In the listing that follows, how many lines contain the string "transactions"? Provide only the number.

[Exercise data — start]

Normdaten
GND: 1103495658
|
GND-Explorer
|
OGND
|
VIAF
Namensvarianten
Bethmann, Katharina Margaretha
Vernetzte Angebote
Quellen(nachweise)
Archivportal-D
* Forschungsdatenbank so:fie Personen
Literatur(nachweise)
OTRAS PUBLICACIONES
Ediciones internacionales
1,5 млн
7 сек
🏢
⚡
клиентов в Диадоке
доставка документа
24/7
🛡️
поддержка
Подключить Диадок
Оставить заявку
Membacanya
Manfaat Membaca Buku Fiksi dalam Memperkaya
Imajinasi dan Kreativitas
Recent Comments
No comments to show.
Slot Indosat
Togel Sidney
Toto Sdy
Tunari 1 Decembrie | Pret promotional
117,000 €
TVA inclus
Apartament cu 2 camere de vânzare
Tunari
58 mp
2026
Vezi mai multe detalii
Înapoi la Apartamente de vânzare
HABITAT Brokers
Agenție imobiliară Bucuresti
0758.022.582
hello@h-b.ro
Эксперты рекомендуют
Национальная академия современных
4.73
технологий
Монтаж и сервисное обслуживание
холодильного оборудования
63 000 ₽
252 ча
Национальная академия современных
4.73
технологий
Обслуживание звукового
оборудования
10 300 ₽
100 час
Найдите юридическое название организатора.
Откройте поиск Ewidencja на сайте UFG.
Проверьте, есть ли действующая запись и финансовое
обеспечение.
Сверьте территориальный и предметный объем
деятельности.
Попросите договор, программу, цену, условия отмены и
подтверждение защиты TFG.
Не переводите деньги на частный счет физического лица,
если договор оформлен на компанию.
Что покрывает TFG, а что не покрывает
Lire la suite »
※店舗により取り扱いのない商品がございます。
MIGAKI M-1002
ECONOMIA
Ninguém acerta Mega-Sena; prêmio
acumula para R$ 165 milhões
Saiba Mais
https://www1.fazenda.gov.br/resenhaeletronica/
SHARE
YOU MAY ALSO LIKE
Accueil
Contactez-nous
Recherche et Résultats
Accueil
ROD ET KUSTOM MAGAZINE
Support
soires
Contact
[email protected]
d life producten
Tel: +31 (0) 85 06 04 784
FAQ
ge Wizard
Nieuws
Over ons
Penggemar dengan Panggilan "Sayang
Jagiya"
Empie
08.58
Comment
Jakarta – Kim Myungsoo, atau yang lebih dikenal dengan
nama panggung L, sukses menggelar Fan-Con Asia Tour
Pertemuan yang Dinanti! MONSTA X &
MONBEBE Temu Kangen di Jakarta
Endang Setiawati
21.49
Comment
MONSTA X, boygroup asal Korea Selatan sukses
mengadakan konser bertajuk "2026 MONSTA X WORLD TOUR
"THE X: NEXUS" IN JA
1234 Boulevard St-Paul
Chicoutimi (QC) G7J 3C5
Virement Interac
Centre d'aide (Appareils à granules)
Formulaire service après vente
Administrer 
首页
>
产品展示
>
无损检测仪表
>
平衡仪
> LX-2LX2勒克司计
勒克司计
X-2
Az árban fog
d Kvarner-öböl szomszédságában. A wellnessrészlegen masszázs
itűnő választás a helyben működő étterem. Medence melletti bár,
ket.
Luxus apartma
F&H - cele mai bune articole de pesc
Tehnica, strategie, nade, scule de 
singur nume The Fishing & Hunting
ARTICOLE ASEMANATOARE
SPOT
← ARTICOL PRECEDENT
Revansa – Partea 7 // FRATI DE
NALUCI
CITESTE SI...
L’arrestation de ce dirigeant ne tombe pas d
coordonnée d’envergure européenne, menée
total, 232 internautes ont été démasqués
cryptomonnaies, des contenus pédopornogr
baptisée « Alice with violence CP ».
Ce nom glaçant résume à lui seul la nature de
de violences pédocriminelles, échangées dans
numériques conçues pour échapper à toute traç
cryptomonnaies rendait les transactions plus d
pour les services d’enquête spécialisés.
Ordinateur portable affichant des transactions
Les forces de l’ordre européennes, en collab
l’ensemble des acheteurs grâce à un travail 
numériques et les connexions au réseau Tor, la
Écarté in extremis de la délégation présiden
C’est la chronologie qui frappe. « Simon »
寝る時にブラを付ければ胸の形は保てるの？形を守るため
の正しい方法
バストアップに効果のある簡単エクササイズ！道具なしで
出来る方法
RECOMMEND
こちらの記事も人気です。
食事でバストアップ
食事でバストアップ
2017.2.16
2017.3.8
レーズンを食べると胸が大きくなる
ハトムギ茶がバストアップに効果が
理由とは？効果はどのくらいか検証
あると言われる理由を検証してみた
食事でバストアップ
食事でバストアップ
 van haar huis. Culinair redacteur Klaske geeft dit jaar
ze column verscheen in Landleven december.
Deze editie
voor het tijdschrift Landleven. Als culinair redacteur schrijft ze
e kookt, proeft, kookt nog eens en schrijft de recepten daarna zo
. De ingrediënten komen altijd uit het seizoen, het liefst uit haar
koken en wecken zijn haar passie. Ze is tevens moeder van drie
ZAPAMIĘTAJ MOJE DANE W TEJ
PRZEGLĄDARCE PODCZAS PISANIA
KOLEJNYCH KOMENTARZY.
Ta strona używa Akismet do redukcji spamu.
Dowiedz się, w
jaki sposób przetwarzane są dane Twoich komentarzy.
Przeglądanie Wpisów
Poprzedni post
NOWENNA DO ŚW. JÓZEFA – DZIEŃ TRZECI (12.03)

[Exercise data — finish]

### [Finished task]
2